**TASK:** Return the line containing "Peržiūrėti krepšelį" and every line beneath it through the end of the entries below, unchanged. Pictures stay out.

**Collected data entries:**

══════

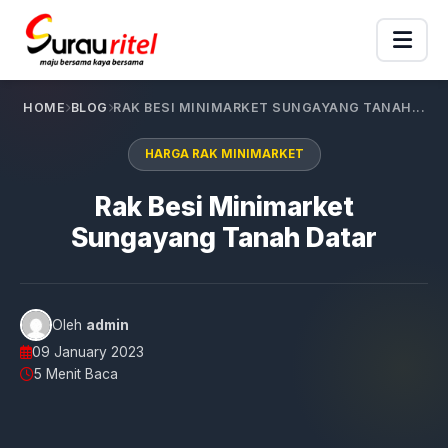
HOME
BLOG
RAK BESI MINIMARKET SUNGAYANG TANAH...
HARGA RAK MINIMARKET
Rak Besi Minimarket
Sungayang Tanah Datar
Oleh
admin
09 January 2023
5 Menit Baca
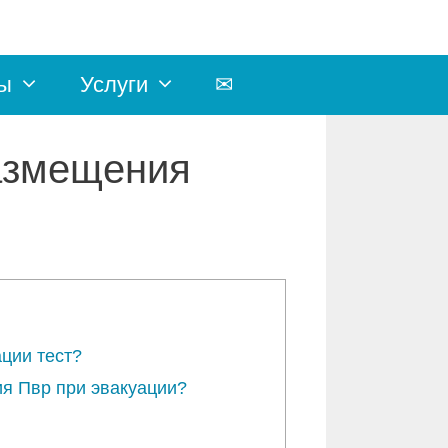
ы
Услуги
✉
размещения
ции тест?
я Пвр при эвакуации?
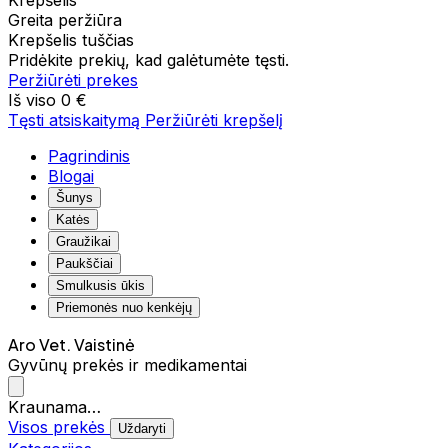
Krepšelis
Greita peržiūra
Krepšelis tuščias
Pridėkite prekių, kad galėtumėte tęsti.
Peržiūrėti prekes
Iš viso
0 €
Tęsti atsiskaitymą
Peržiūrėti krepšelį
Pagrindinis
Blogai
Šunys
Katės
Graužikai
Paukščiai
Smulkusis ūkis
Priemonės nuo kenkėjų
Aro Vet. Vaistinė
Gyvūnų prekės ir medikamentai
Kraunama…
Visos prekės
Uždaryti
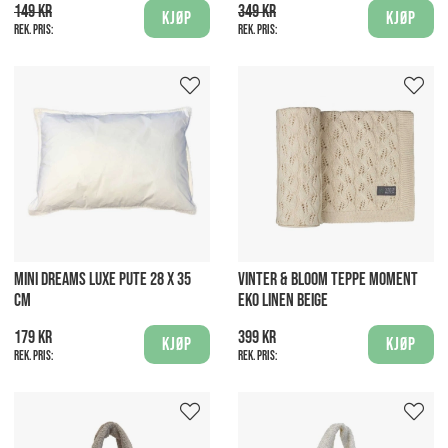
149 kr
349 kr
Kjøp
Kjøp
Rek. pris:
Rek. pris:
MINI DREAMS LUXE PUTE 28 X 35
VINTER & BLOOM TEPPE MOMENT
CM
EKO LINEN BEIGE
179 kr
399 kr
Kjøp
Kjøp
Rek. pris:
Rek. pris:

══════

**RESULT FOR THIS TASK:**
Peržiūrėti krepšelį
Pagrindinis
Blogai
Šunys
Katės
Graužikai
Paukščiai
Smulkusis ūkis
Priemonės nuo kenkėjų
Aro Vet. Vaistinė
Gyvūnų prekės ir medikamentai
Kraunama…
Visos prekės
Uždaryti
149 kr
349 kr
Kjøp
Kjøp
Rek. pris:
Rek. pris:
MINI DREAMS LUXE PUTE 28 X 35
VINTER & BLOOM TEPPE MOMENT
CM
EKO LINEN BEIGE
179 kr
399 kr
Kjøp
Kjøp
Rek. pris:
Rek. pris:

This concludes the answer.